Material for this exercise =>

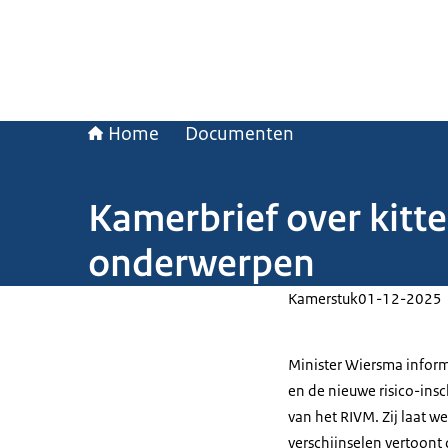
Home
Documenten
Kamerbrief over kitt
onderwerpen
Kamerstuk
01-12-2025
Minister Wiersma inform
en de nieuwe risico-ins
van het RIVM. Zij laat 
verschijnselen vertoont 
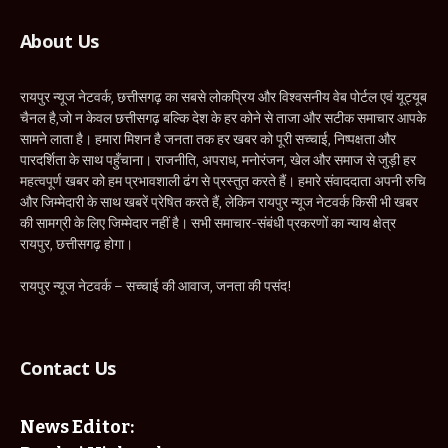
About Us
रायपुर न्यूज नेटवर्क, छत्तीसगढ़ का सबसे लोकप्रिय और विश्वसनीय वेब पोर्टल एवं यूट्यूब
चैनल है,जो न केवल छत्तीसगढ़ बल्कि देश के हर कोने से ताजा और सटीक समाचार आपके
सामने लाता है। हमारा मिशन है जनता तक हर खबर को पूरी सच्चाई, निष्पक्षता और
पारदर्शिता के साथ पहुँचाना। राजनीति, अपराध, मनोरंजन, खेल और समाज से जुड़ी हर
महत्वपूर्ण खबर को हम प्रभावशाली ढंग से प्रस्तुत करते हैं। हमारे संवाददाता अपनी रुचि
और जिम्मेदारी के साथ खबरें प्रेषित करते हैं, लेकिन रायपुर न्यूज नेटवर्क किसी भी खबर
की सामग्री के लिए जिम्मेदार नहीं है। सभी समाचार-संबंधी प्रकरणों का न्याय क्षेत्र
रायपुर, छत्तीसगढ़ होगा।
रायपुर न्यूज नेटवर्क – सच्चाई की आवाज, जनता की पसंद!
Contact Us
News Editor:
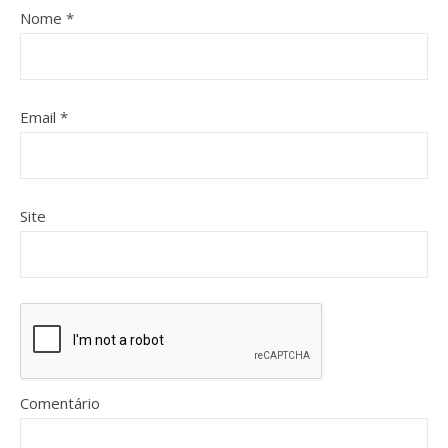
Nome
*
Email
*
Site
Comentário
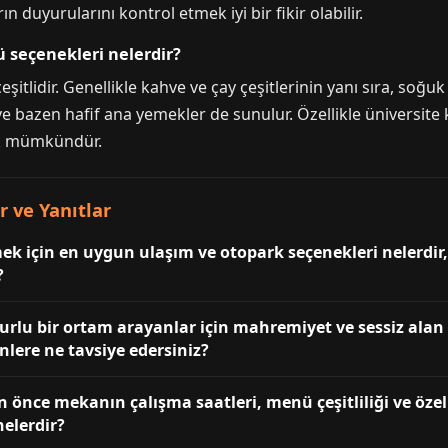
 duyurularını kontrol etmek iyi bir fikir olabilir.
 seçenekleri nelerdir?
tlidir. Genellikle kahve ve çay çeşitlerinin yanı sıra, soğuk iç
 ve bazen hafif ana yemekler de sunulur. Özellikle üniversit
ak mümkündür.
 ve Yanıtlar
ek için en uygun ulaşım ve otopark seçenekleri nelerdir,
?
rlu bir ortam arayanlar için mahremiyet ve sessiz alan ön
lere ne tavsiye edersiniz?
 önce mekanın çalışma saatleri, menü çeşitliliği ve özel
nelerdir?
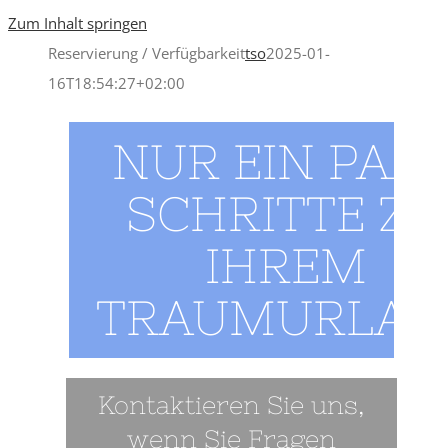
Zum Inhalt springen
Reservierung / Verfügbarkeit
tso
2025-01-
16T18:54:27+02:00
NUR EIN PAA
SCHRITTE ZU
IHREM
TRAUMURLAU
Kontaktieren Sie uns,
wenn Sie Fragen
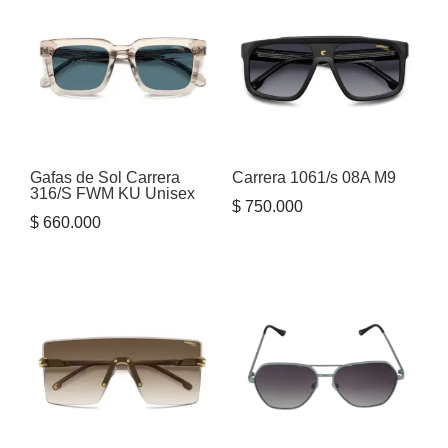
Gafas de Sol Carrera
Carrera 1061/s 08A M9
316/S FWM KU Unisex
$
750.000
$
660.000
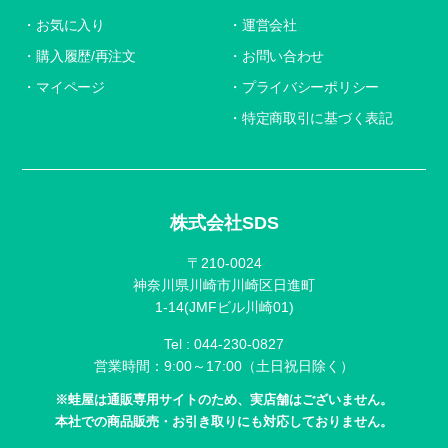
お気に入り
運営会社
購入履歴/再注文
お問い合わせ
マイページ
プライバシーポリシー
特定商取引に基づく表記
株式会社SDS
〒210-0024
神奈川県川崎市川崎区日進町
1-14(JMFビル川崎01)
Tel :
044-230-0827
営業時間：9:00～17:00（土日祝日除く）
※蛙屋は通販専用サイトのため、実店舗はございません。
本社での商品販売・お引き取りにも対応しておりません。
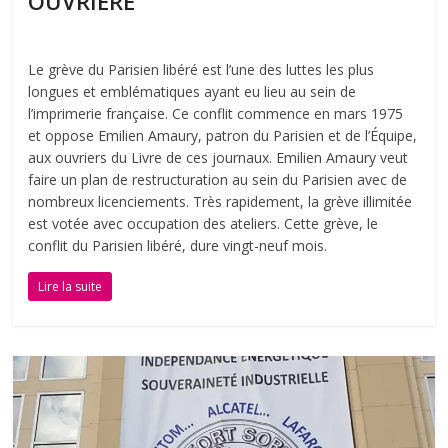
OUVRIÈRE
Le grève du Parisien libéré est l’une des luttes les plus
longues et emblématiques ayant eu lieu au sein de
l’imprimerie française. Ce conflit commence en mars 1975
et oppose Emilien Amaury, patron du Parisien et de l’Équipe,
aux ouvriers du Livre de ces journaux. Emilien Amaury veut
faire un plan de restructuration au sein du Parisien avec de
nombreux licenciements. Très rapidement, la grève illimitée
est votée avec occupation des ateliers. Cette grève, le
conflit du Parisien libéré, dure vingt-neuf mois.
Lire la suite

Exercise prompt => Filter the entries down to the lines that include the string "Carrera".

Exercise solution =>
Gafas de Sol Carrera
Carrera 1061/s 08A M9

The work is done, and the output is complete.